[[ DATA EXTRACTS open ]]

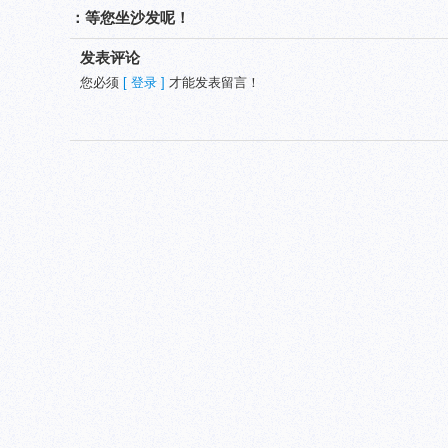
：等您坐沙发呢！
发表评论
您必须
[ 登录 ]
才能发表留言！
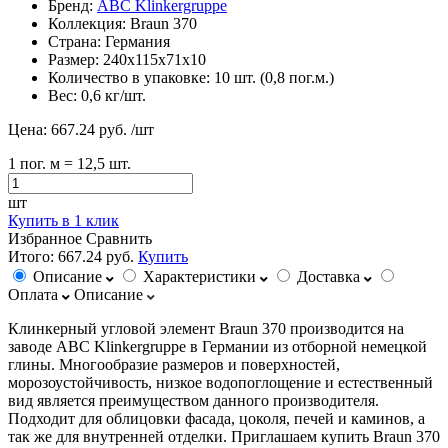
Бренд:
ABC Klinkergruppe
Коллекция:
Braun 370
Страна:
Германия
Размер:
240х115х71х10
Количество в упаковке:
10 шт. (0,8 пог.м.)
Вес:
0,6 кг/шт.
Цена:
667.24 руб.
/шт
1
пог. м
= 12,5 шт.
шт
Купить в 1 клик
Избранное
Сравнить
Итого:
667.24 руб.
Купить
Описание
Характеристики
Доставка
Оплата
Описание
Клинкерный угловой элемент Braun 370 производится на
заводе ABC Klinkergruppe в Германии из отборной немецкой
глины. Многообразие размеров и поверхностей,
морозоустойчивость, низкое водопоглощение и естественный
вид является преимуществом данного производителя.
Подходит для облицовки фасада, цоколя, печей и каминов, а
так же для внутренней отделки. Приглашаем купить Braun 370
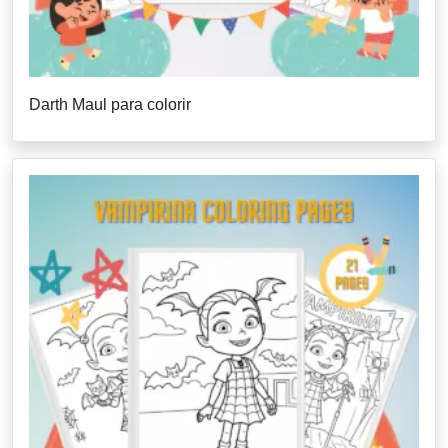
Darth Maul para colorir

[[ DATA EXTRACTS closed ]]

● REQUIRED WORK:
Give back every line of the material above word for word, leaving out the pictures.

● ANSWER SECTION:
：等您坐沙发呢！
发表评论
您必须
[ 登录 ]
才能发表留言！
Бренд:
ABC Klinkergruppe
Коллекция:
Braun 370
Страна:
Германия
Размер:
240х115х71х10
Количество в упаковке:
10 шт. (0,8 пог.м.)
Вес:
0,6 кг/шт.
Цена:
667.24 руб.
/шт
1
пог. м
= 12,5 шт.
шт
Купить в 1 клик
Избранное
Сравнить
Итого:
667.24 руб.
Купить
Описание
Характеристики
Доставка
Оплата
Описание
Клинкерный угловой элемент Braun 370 производится на
заводе ABC Klinkergruppe в Германии из отборной немецкой
глины. Многообразие размеров и поверхностей,
морозоустойчивость, низкое водопоглощение и естественный
вид является преимуществом данного производителя.
Подходит для облицовки фасада, цоколя, печей и каминов, а
так же для внутренней отделки. Приглашаем купить Braun 370
Darth Maul para colorir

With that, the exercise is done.